L'histoire nous montre que, sous prétexte que le peuple aurait des difficultés à comprendre ces explications scientifiques, on les a remplacées par des raccourcis religieux, faisant naître la peur. Cette peur,surlaquelle vont jouer ensuite les dirigeants pour gouverner en tout-puissants. Il est donc urgent de renforcer la capacité de compréhension, l'inhérente intelligence de chacun. La compréhension et la juste appréciation des choses avant la décision sont à la base de la démocratie.
Peuple et citoyens
Le terme « peuple » cité de manière péjorative fait référence à une foule qui peut tout faire basculer, qui peut mettre à mort, critiquer, se laisser porter par tous les vents et les tempêtes sans aucun ancrage. La différence fondamentale entre « peuple » et « citoyens » réside dans le fait que les citoyens,agissent en connaissance de cause.
Cela ne va pas de soi,car le système libéral isole les individus les uns des autres : si l'on a la télévision, on va moins au cinéma, si l'on a un ordinateur, on travaille chez soi. Mais lorsque les citoyens se regroupent et se mettent ensemble, ils forment le "peuple" et le terme peuple alors acquiert son caractère noble.
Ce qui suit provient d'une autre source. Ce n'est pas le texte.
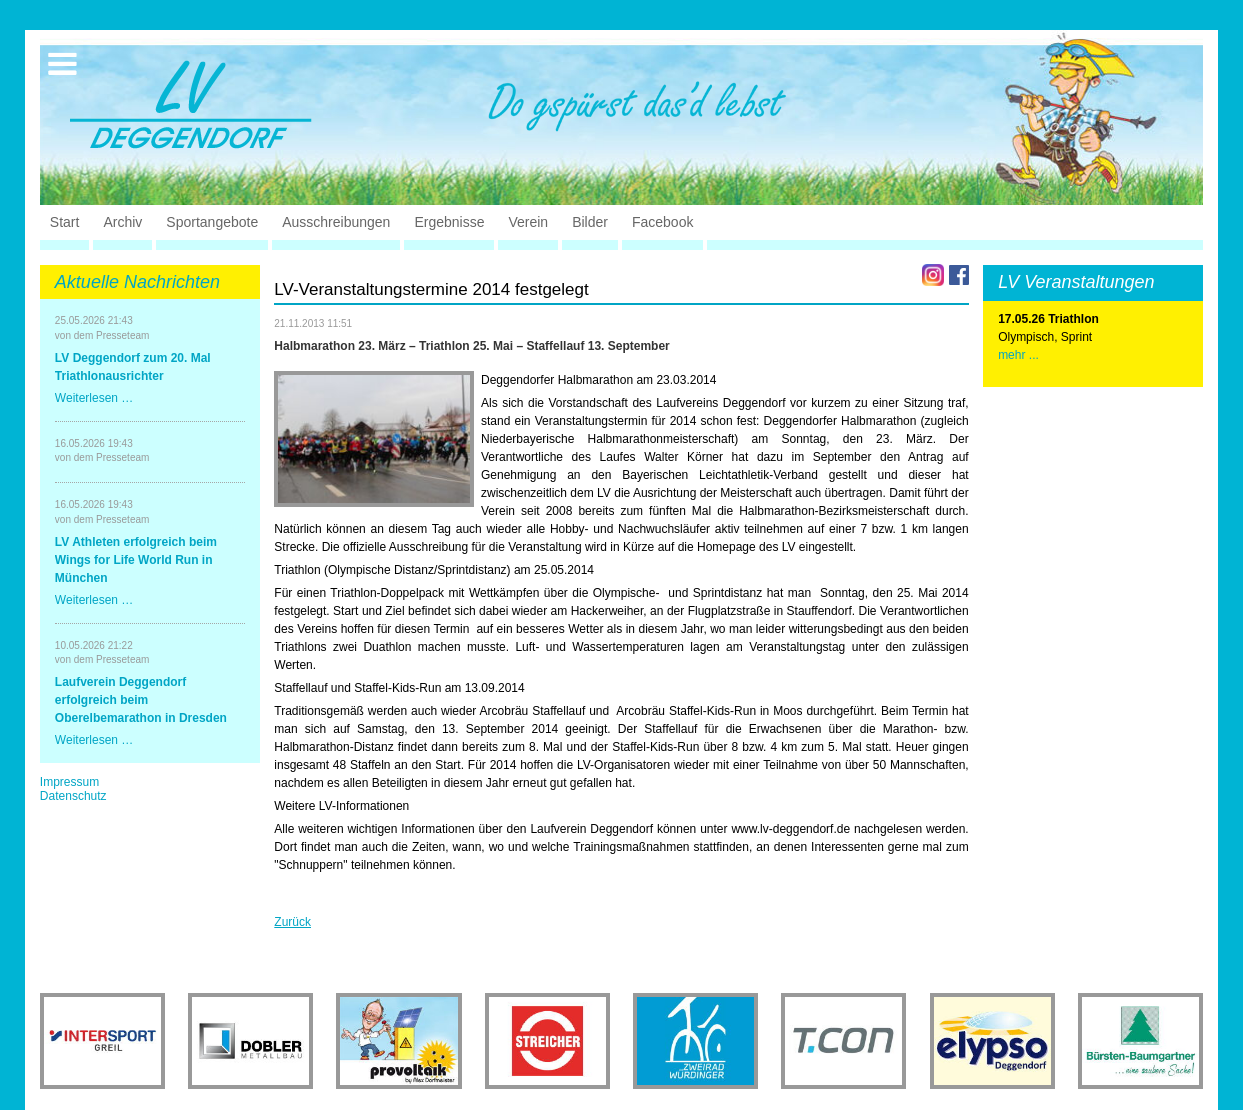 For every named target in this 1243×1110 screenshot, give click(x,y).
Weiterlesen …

Les dirigeants veulent éviter que les citoyens communiquent, échangent des idées, de manière à parer aux rébellions, aux révoltes, lors desquelles les gens se regroupent, physiquement mais aussi sentimentalement, émotionnellement, ce qui les rend plus forts que lorsqu'ils sont isolés dans leur solitude. L'histoire montre que l'une des stratégies pour parer à ce regroupement du peuple consiste à couper ses racines et sa mémoire, à gommer son passé pour en réinventer un nouveau, quitte à élaborer un mélange entre histoire et légende, un passé qui corresponde mieux aux attentes et intérêts des dirigeants du présent. On peut mentionner, pour exemple, la réécriture de l'histoire de sites archéologiques.
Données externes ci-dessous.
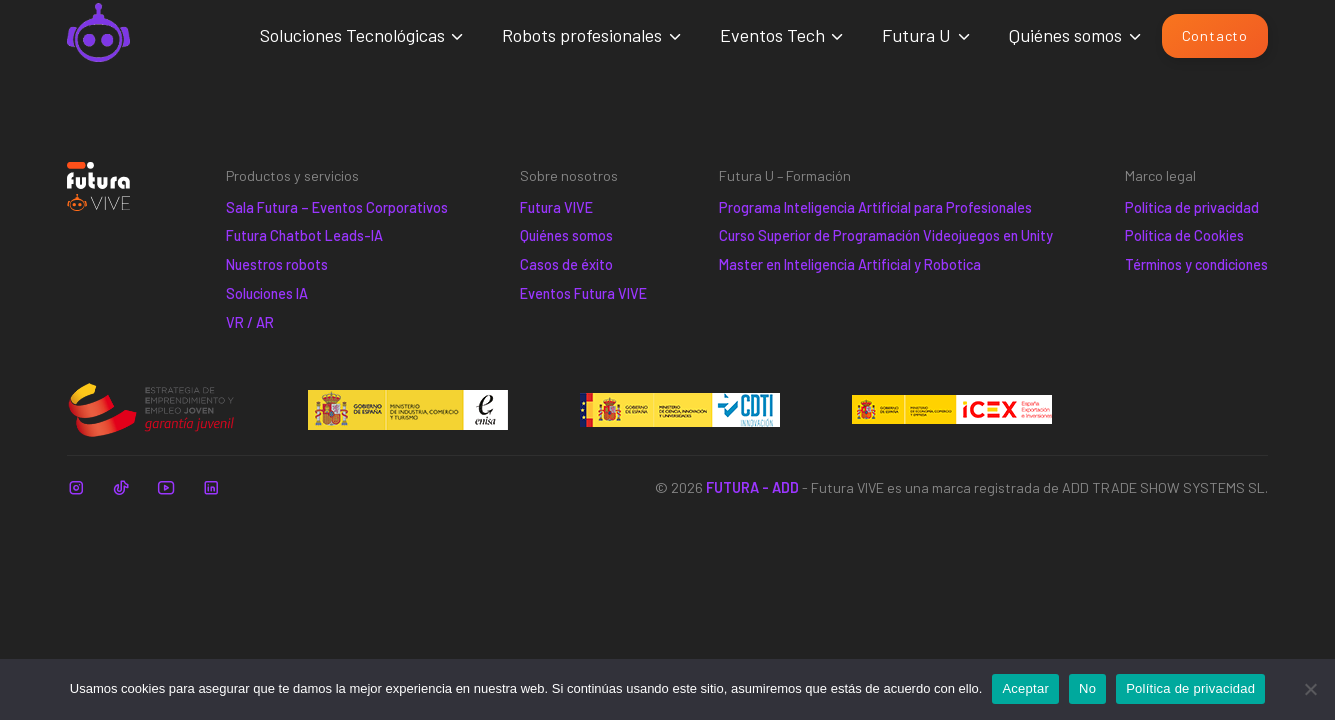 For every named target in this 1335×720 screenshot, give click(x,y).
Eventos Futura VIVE (583, 293)
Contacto (1215, 35)
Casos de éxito (566, 264)
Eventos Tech (772, 35)
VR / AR (250, 322)
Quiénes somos (1065, 35)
Sans connaissance du passé, sans ancrage dans l'Histoire on ne peut aller de l'avant. Le peuple, dans l'actuel système libéral qui structure le monde, rêve d'être riche à la place des riches. Il ne parle pas d'égalité, il veut seulement une place haute et des richesses. L'injustice réside, selon lui, non pas dans le système lui-même mais seulement dans la ou les personnes qui possède(nt) tout. Souvent, il va œuvrer à combattre, voire à faire disparaître cette ou ces personne(s). Mais, en quoi cela est-il pertinent, si le système lui-même n'est pas remis en cause ? Quand on détruit, il faut aussi réfléchir à ce que l'on veut mettre à la place.
Refuser de subir le futur
Alors, comment faire pour que l'Homme, lorsqu'il cherche à rester le plus longtemps possible en vie, avec le plus de moyens matériels possibles, ne détruise pas l'Homme en entraînant la violence et la guerre ?
Comment faire pour empêcher l'Homme de se soumettre à ses instincts animaux, ceux-là mêmes qui sont siens lorsqu'il n'est pas éduqué ?
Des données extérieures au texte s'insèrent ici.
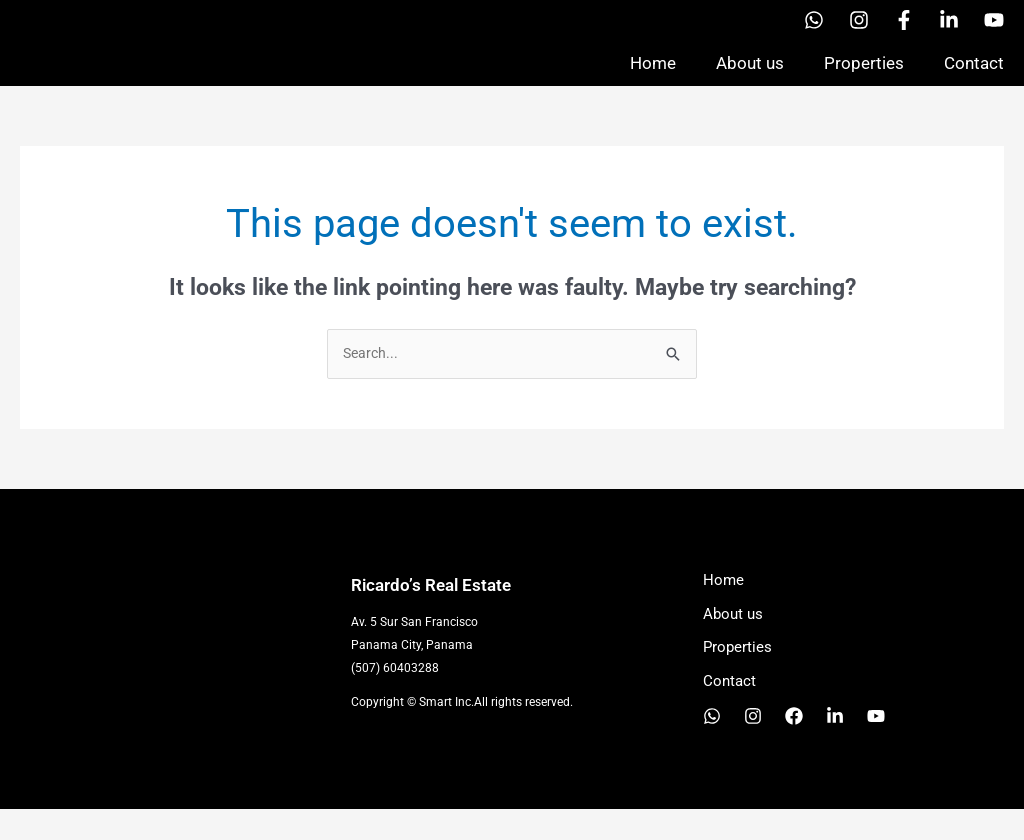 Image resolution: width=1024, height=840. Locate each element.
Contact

La seule manière de l'arrêter, c'est de faire en sorte qu'il soit relié à d'autres hommes par un contrat moral, par un rêve, un projet. Seulement, alors, l'Homme peut oublier sa tendance à tuer, à dominer, à prendre la place de l'autre.
Les regroupements entre individus sont nécessaires pour chercher, expérimenter, comprendre par eux-mêmes le fonctionnement des choses. C'est la seule voie qui puisse faire évoluer l'humanité.
L'indipensable dialogue
Cette notion de regroupement est indissociable de celle de l'exercice au dialogue, au débat : c'est quelque chose que les citoyens doivent faire au quotidien, s'entraîner à discuter, à argumenter pour s'en servir dans les situations difficiles, de conflits et ou de crise.
La richesse d'une nation ne peut se résumer à ses richesses naturelles ; elle est avant tout riche de la force de ses citoyens, de leur indépendance à penser, analyser et critiquer les situations auxquelles ils sont confrontés.
La démocratie sert à former ces citoyens.